Vous souhaitez que votre adolescent adopte une alimentation plus saine ? Changer ses habitudes alimentaires est à la portée de tous, mais il convient d'aborder cette démarche avec douceur. Un changement brusque pourrait renforcer ses résistances et ses comportements alimentaires indésirables.
Il adore le Nutella ? Plutôt que de le priver de ses préférences matinales, proposez-lui une tartine de cette pâte à tartiner mais accompagnez-la de choix nutritifs comme un jus de fruits 100% pur ou un yaourt. La clé réside dans la diversité : alterner entre glucides, lipides, protéines, fibres, et vitamines pour éviter qu'il ne se limite à une alimentation peu variée à la cantine.
Concernant le dîner, il est crucial de réduire la densité énergétique des repas. Avec deux collégiens sur trois prenant leur repas à la cantine, le soir est le moment favorable pour agir. Commencez le repas par des crudités présentées de manière attrayante, optez pour une cuisine allégée en matières grasses, et toujours inclure des féculents et des légumes (pâtes à la ratatouille, risotto aux asperges, taboulé fait maison). Remplacez les viandes grasses par de la volaille ou du poisson, et privilégiez un yaourt plutôt qu'un fromage, tout en proposant des fruits bien mûrs au lieu de desserts caloriques.

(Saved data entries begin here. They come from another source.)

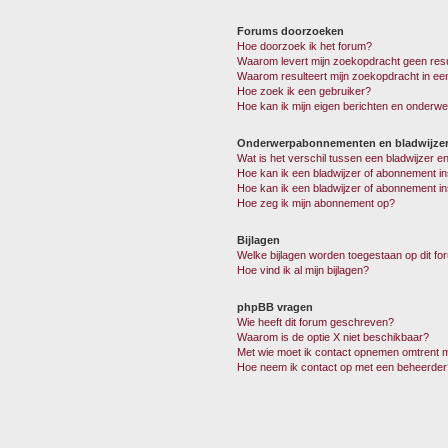
Forums doorzoeken
Hoe doorzoek ik het forum?
Waarom levert mijn zoekopdracht geen resu
Waarom resulteert mijn zoekopdracht in ee
Hoe zoek ik een gebruiker?
Hoe kan ik mijn eigen berichten en onderw
Onderwerpabonnementen en bladwijze
Wat is het verschil tussen een bladwijzer 
Hoe kan ik een bladwijzer of abonnement in
Hoe kan ik een bladwijzer of abonnement in
Hoe zeg ik mijn abonnement op?
Bijlagen
Welke bijlagen worden toegestaan op dit fo
Hoe vind ik al mijn bijlagen?
phpBB vragen
Wie heeft dit forum geschreven?
Waarom is de optie X niet beschikbaar?
Met wie moet ik contact opnemen omtrent mi
Hoe neem ik contact op met een beheerder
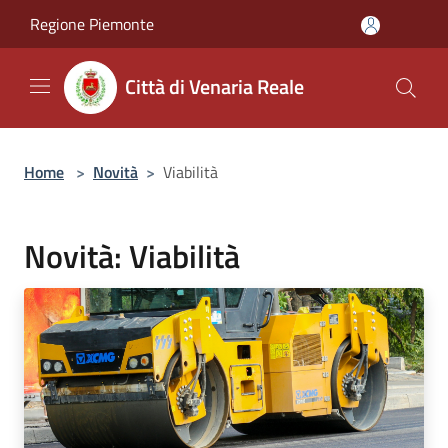
Salta al contenuto principale
Regione Piemonte
Città di Venaria Reale
Home
>
Novità
>
Viabilità
Novità: Viabilità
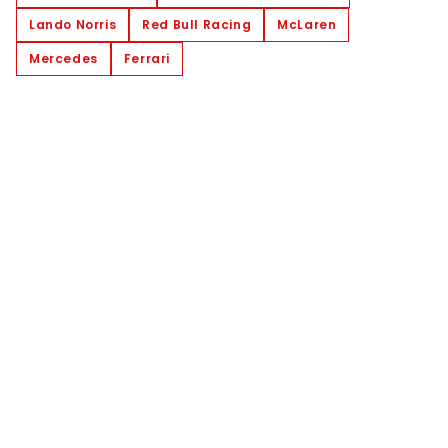
Lando Norris
Red Bull Racing
McLaren
Mercedes
Ferrari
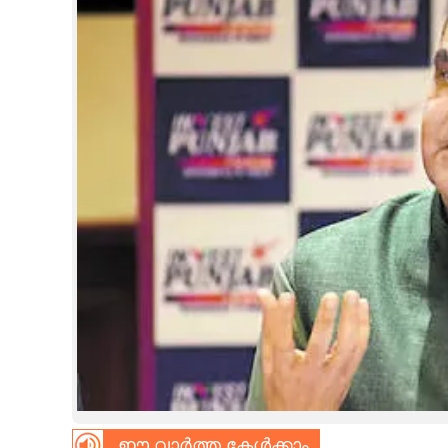
CINEMA
OPINION
PHOTOS
LIFESTYLE
SPIRITUAL
INFO+
ART
ASTRO
ഈ വാർത്ത കേൾക്കാം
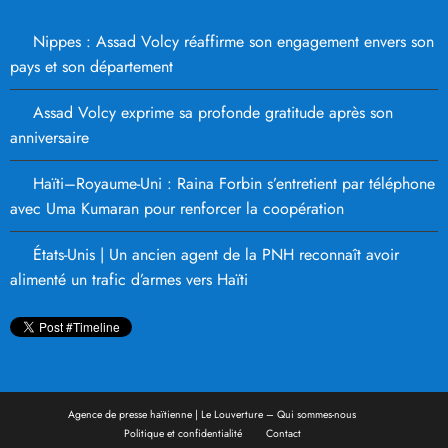
Nippes : Assad Volcy réaffirme son engagement envers son
pays et son département
Assad Volcy exprime sa profonde gratitude après son
anniversaire
Haïti–Royaume-Uni : Raina Forbin s’entretient par téléphone
avec Uma Kumaran pour renforcer la coopération
États-Unis | Un ancien agent de la PNH reconnaît avoir
alimenté un trafic d’armes vers Haïti
Agence de presse haïtienne | Le Louverture – Qui sommes-nous
Politique et confidentialité
Contact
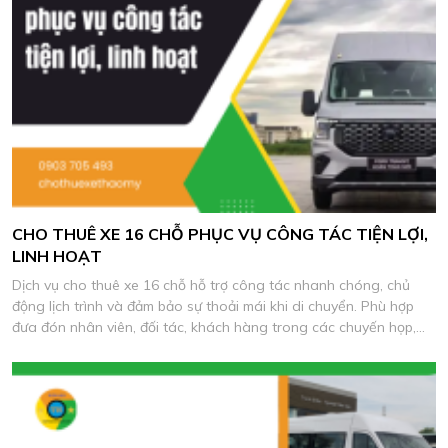
CHO THUÊ XE 16 CHỖ PHỤC VỤ CÔNG TÁC TIỆN LỢI,
LINH HOẠT
Dịch vụ cho thuê xe 16 chỗ hỗ trợ công tác nhanh chóng, chủ
động lịch trình và đảm bảo sự thoải mái khi di chuyển. Phù hợp
đưa đón nhân viên, đối tác, khách hàng trong các chuyến họp,
khảo sát và làm việc thực tế.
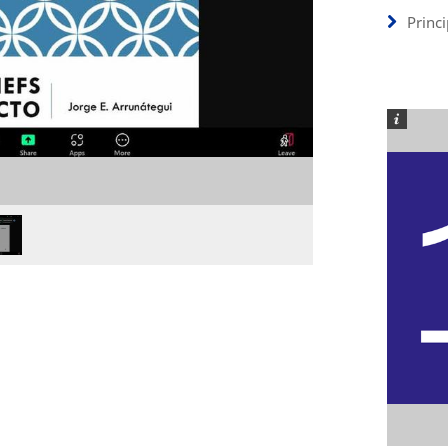
Princ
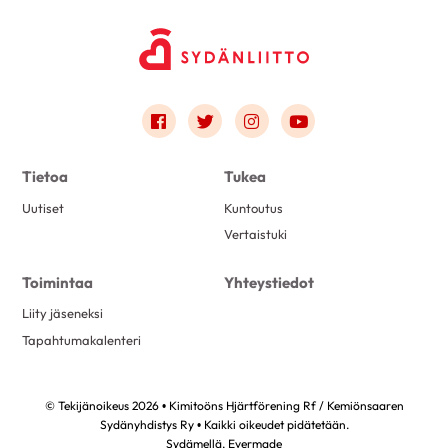
Link to facebook
Link to twitter
Link to instagram
Link to youtube
Tietoa
Tukea
Uutiset
Kuntoutus
Vertaistuki
Toimintaa
Yhteystiedot
Liity jäseneksi
Tapahtumakalenteri
© Tekijänoikeus 2026 • Kimitoöns Hjärtförening Rf / Kemiönsaaren
Sydänyhdistys Ry • Kaikki oikeudet pidätetään.
Sydämellä,
Evermade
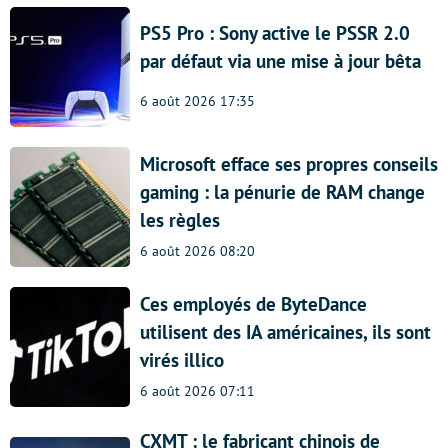
PS5 Pro : Sony active le PSSR 2.0
par défaut via une mise à jour bêta
6 août 2026 17:35
Microsoft efface ses propres conseils
gaming : la pénurie de RAM change
les règles
6 août 2026 08:20
Ces employés de ByteDance
utilisent des IA américaines, ils sont
virés illico
6 août 2026 07:11
CXMT : le fabricant chinois de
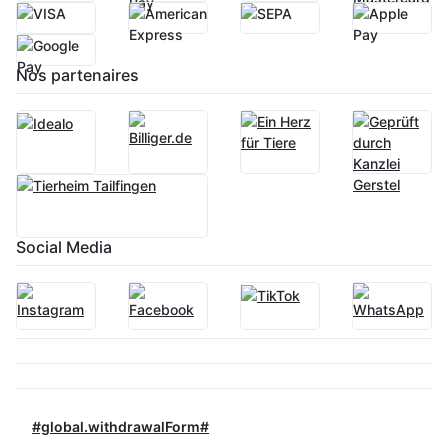
Nos partenaires
Social Media
#global.withdrawalForm#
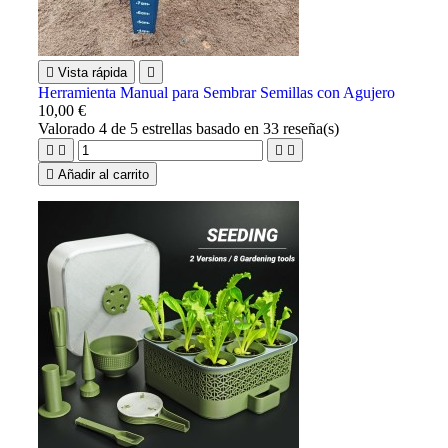

Vista rápida

Herramienta Manual para Sembrar Semillas con Agujero
10,00 €
Valorado
4
de 5 estrellas basado en
33
reseña(s)





Añadir al carrito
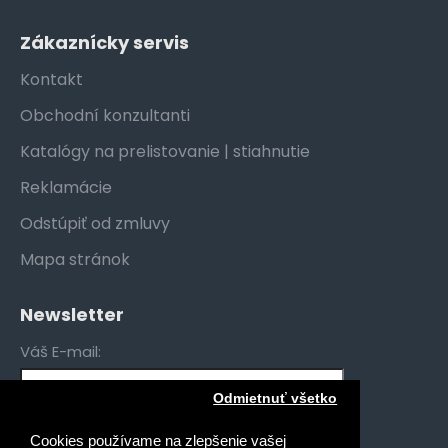
Zákaznícky servis
Kontakt
Obchodní konzultanti
Katalógy na prelistovanie | stiahnutie
Reklamácie
Odstúpiť od zmluvy
Mapa stránok
Newsletter
Váš E-mail:
Odmietnuť všetko
Mám záujem o novinky pre:
Cookies používame na zlepšenie vašej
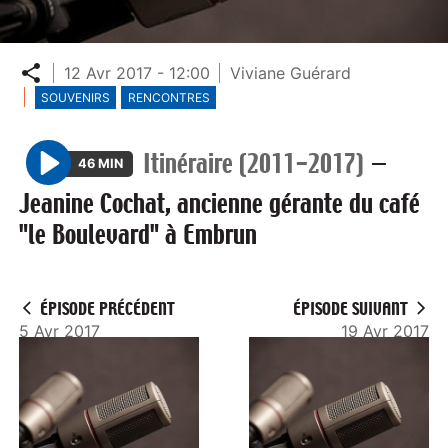
Partager
12 Avr 2017 - 12:00
Viviane Guérard
SOUVENIRS
RENCONTRES
Itinéraire (2011-2017)
—
46 MIN
P
Jeanine Cochat, ancienne gérante du café
l
"le Boulevard" à Embrun
a
y
ÉPISODE PRÉCÉDENT
ÉPISODE SUIVANT
5 Avr 2017
19 Avr 2017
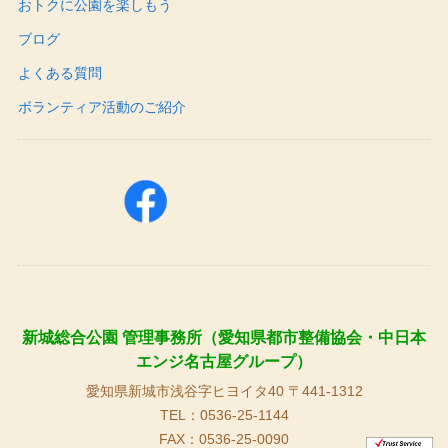
おトクに公園を楽しもう
ブログ
よくある質問
ボランティア活動のご紹介
新城総合公園 管理事務所（愛知県都市整備協会・中日本
エンジ名古屋グループ）
愛知県新城市浅谷字ヒヨイタ40 〒441-1312
TEL：0536-25-1144
FAX：0536-25-0090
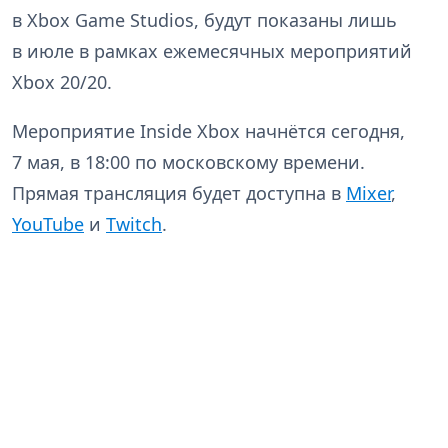
в Xbox Game Studios, будут показаны лишь
в июле в рамках ежемесячных мероприятий
Xbox 20/20.
Мероприятие Inside Xbox начнётся сегодня,
7 мая, в 18:00 по московскому времени.
Прямая трансляция будет доступна в
Mixer
,
YouTube
и
Twitch
.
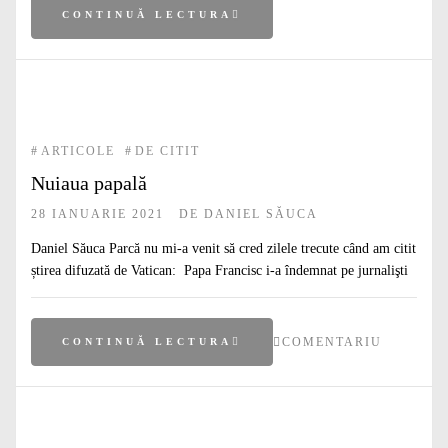
CONTINUĂ LECTURA
#
ARTICOLE
#
DE CITIT
Nuiaua papală
28 IANUARIE 2021
DE
DANIEL SĂUCA
Daniel Săuca Parcă nu mi-a venit să cred zilele trecute când am citit
știrea difuzată de Vatican: Papa Francisc i-a îndemnat pe jurnalişti
COMENTARIU
CONTINUĂ LECTURA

Gardez également vivant les rituels familiaux qui rassurent les adolescents. Qu'il s'agisse de la pizza géante du vendredi soir ou de la boîte de raviolis du lundi, ces traditions peuvent coexister avec une alimentation plus équilibrée. Prévoyez aussi quelques soirées où tout est permis, comme une nuit crêpes ou un plateau télé pour regarder un match de foot.
Une vision nuancée de l'alimentation adolescentine
Les adolescents sont souvent stigmatisés pour leurs choix alimentaires, mais une récente étude sur la santé des jeunes révèle des aspects positifs. La consommation de sodas et de jus n'a pas bougé depuis 2006, tandis que la consommation de sucreries a diminué. Parallèlement, l'apport en fruits et légumes augmente, avec 39% des adolescents consommant des fruits et 44% des légumes en 2010. En revanche, le petit déjeuner demeure un point faible, avec 58% des collégiens ne prenant pas ce repas essentiel chaque matin.